Our favourite part of the tour, or mine anyway, was towards the end, when a beautiful light show to represent the many lives lost down in the mines was projected on the walls of the vast cavern we were in. There’s water in that particular cavern (behind the fences), and with it reflecting off the water, it was absolutely stunning and very moving.
After the tour, which lasted about an hour, we got back into the lift and headed back to the surface – back to bright sunlight and warmth! Our tour guide then gave us a short demonstration of how slate is split and turned into something useful and gave the children a slate coaster each to bring home. In the workshop, you can purchase offcuts of slate, coasters, or have all sorts of house signs and numbers made up for you whilst you wait.
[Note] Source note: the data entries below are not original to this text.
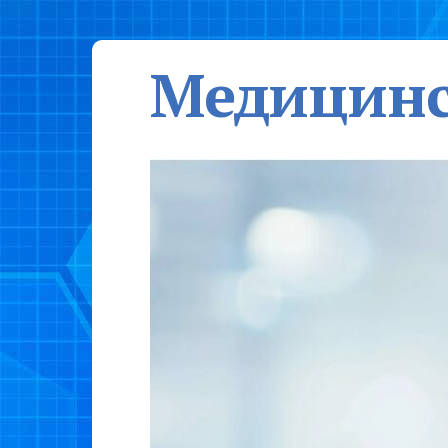
Медицинс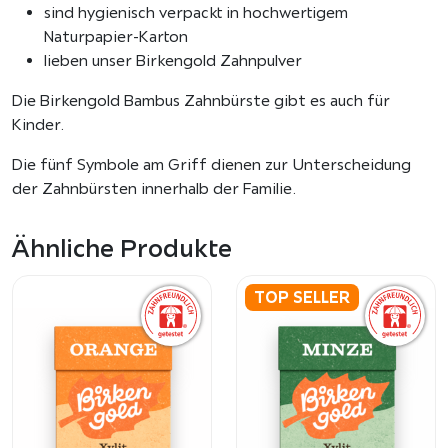
e
sind hygienisch verpackt in hochwertigem
m
Naturpapier-Karton
i
lieben unser Birkengold Zahnpulver
t
Die Birkengold Bambus Zahnbürste gibt es auch für
R
Kinder.
i
z
Die fünf Symbole am Griff dienen zur Unterscheidung
i
der Zahnbürsten innerhalb der Familie.
n
u
Ähnliche Produkte
s
ö
l
TOP SELLER
b
o
r
s
t
e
Some tips for enjoying the Llechwedd Slate Caverns Deep Mine Tour
- It’s very dark down there and some of the tunnels are very tight and low. If you’re claustrophobic, it’s probably not one for you. Younger children might find it a little unnerving as well.
- It’s cold and damp down there, so take along a jacket, even if it’s glorious sunshine above the surface!
- Wear sensible shoes. You walk about a mile or so but the floor is a little rocky (obviously) and there can be puddles of water. You also need to go down 61 quite steep but grippy steps.
We really enjoyed the Llechwedd Slate Caverns Deep Mine Tour and came away knowing a little bit more about something the area we live in is famous for. We have slate tablemats at home, and knowing that a couple of hundred years ago, lives would have been put at massive risk to create them is quite humbling. To book your tickets for the Llechwedd Slate Caverns Deep Mine Tour, visit the website.
*We were provided with free tickets for the tour for the purpose of this review. All words and opinions are our own and have not been influenced in any way.